Think for a moment of your favourite chocolate bar. These are usually choices where there is a clear preference. For the purposes of this discussion let’s stick to chocolate and assume it’s the much loved Bar One for a 25-hour day filled with Zoom meetings. Paul Glimcher, a neuroscientist at New York University conducted a series of experiments where he asked people to choose between three chocolate bars. One of the choices presented was their favourite. Could you choose between a Bar One, Kit Kat or Crunchie (remember your favourite is a Bar One)? Of course and it would be a quick and easy decision. It gets interesting though when Glimcher ramps things up a bit and offers the choice amongst 20 other chocolate bars. What happens now is that Bar One lovers end up with different chocolate bars even when their favourite is in the mix. When questioned about their choice and reminded that their favourite was amongst the options presented, participants were left scratching their heads and couldn’t articulate the preference change with some even indicating they didn’t see their preferred option at all.

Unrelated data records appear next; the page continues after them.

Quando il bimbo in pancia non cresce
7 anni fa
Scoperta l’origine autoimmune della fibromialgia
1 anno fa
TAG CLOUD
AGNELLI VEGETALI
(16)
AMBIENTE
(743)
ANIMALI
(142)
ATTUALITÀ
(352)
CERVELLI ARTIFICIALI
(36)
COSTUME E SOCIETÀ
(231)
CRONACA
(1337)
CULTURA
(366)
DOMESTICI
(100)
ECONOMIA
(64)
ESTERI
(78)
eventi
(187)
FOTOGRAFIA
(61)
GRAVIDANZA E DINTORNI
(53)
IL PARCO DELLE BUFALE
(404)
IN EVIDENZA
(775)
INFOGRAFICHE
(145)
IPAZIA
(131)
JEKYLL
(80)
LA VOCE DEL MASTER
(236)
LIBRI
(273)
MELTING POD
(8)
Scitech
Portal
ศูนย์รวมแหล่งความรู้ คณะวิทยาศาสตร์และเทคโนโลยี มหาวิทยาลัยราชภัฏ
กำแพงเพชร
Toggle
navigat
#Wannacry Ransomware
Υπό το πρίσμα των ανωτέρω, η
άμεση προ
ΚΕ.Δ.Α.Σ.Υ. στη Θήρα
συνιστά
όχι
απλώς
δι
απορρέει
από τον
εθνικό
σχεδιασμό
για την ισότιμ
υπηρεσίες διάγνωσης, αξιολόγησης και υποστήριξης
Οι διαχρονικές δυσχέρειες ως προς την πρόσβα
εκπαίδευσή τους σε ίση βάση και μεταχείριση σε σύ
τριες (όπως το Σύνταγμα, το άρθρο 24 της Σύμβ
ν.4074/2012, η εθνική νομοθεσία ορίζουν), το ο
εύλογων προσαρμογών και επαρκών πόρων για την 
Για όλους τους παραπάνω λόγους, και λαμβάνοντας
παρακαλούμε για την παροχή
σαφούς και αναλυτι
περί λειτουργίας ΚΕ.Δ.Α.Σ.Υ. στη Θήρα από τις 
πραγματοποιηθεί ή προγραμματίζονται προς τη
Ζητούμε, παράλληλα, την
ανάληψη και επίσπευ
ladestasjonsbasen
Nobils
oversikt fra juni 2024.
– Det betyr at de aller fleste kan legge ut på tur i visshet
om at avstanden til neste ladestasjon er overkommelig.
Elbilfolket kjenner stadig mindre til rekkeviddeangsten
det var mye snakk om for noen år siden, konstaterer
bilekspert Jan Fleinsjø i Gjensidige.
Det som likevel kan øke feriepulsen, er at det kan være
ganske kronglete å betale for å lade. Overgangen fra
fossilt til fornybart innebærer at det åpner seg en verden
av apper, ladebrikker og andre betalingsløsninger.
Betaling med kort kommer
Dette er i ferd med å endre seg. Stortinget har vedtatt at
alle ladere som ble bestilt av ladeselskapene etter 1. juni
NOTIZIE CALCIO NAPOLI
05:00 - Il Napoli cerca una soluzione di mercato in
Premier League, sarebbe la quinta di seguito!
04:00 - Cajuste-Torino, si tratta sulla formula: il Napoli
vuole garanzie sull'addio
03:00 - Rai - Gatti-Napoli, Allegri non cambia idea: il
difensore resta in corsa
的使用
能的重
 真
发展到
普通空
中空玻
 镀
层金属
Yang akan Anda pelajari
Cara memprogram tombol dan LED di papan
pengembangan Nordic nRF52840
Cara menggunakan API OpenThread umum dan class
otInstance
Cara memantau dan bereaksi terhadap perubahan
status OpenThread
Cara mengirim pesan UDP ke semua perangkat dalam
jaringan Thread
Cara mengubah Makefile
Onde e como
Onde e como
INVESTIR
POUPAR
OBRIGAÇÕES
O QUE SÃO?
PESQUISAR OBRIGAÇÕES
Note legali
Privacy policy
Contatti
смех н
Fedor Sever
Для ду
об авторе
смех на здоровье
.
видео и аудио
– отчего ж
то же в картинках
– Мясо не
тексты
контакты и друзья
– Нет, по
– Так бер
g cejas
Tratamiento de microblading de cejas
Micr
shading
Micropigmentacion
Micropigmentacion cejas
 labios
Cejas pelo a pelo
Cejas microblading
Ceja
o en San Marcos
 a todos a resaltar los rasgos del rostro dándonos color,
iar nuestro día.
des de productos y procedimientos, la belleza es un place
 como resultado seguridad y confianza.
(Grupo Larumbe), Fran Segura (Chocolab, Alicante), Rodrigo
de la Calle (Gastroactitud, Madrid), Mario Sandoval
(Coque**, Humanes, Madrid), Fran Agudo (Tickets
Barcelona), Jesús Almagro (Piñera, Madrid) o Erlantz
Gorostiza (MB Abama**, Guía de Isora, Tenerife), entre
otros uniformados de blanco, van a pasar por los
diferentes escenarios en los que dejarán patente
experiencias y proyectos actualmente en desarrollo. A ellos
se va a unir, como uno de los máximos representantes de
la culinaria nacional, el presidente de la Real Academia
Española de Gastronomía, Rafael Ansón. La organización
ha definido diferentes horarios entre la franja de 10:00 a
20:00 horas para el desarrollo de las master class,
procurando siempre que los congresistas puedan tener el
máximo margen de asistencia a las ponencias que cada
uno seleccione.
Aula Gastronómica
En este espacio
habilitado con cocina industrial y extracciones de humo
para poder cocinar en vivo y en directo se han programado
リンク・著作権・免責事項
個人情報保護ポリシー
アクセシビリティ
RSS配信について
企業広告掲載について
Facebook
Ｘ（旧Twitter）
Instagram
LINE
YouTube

In a renowned study by Jonathan Levav, associate professor of business at Columbia University, it was found that parole hopefuls were anywhere between 2x and 6x more likely to receive a favourable outcome if they were part of the first 3 applicants when compared to the last three applicants in a giving sitting. They found that the likelihood of a favourable ruling peaked at the beginning of the day, steadily declining over time from a probability of about 65% to nearly zero, before spiking back up to about 65% after a break for a meal or snack. While initially this finding is quite jarring it makes perfect sense that as your power hungry brain runs out of gas as the day progresses given the high reliance on intense deliberation – judges are likely to become more conservative given the consequences of getting a decision wrong.
In making decisions neurons are sending each other information via electrical impulses – the stronger or more intense the pulse, the more likely it will result in some action and so these are termed “action potentials”. This takes valuable energy. In the 1960’s scientists hypothesized that the brain managed resources here by encoding data using the fewest possible pulses, just as communication networks strive to transmit information in the fewest amount of bits. This was confirmed as a key principle at play in the visual system in the 1990’s and neatly explains the concept of “salience”. To save on energy when your brain decodes visual information it will try to focus only on information it believes is useful to you. Walk into a room with three yellow walls and one with a bright blue splotch and guess where your attention is going?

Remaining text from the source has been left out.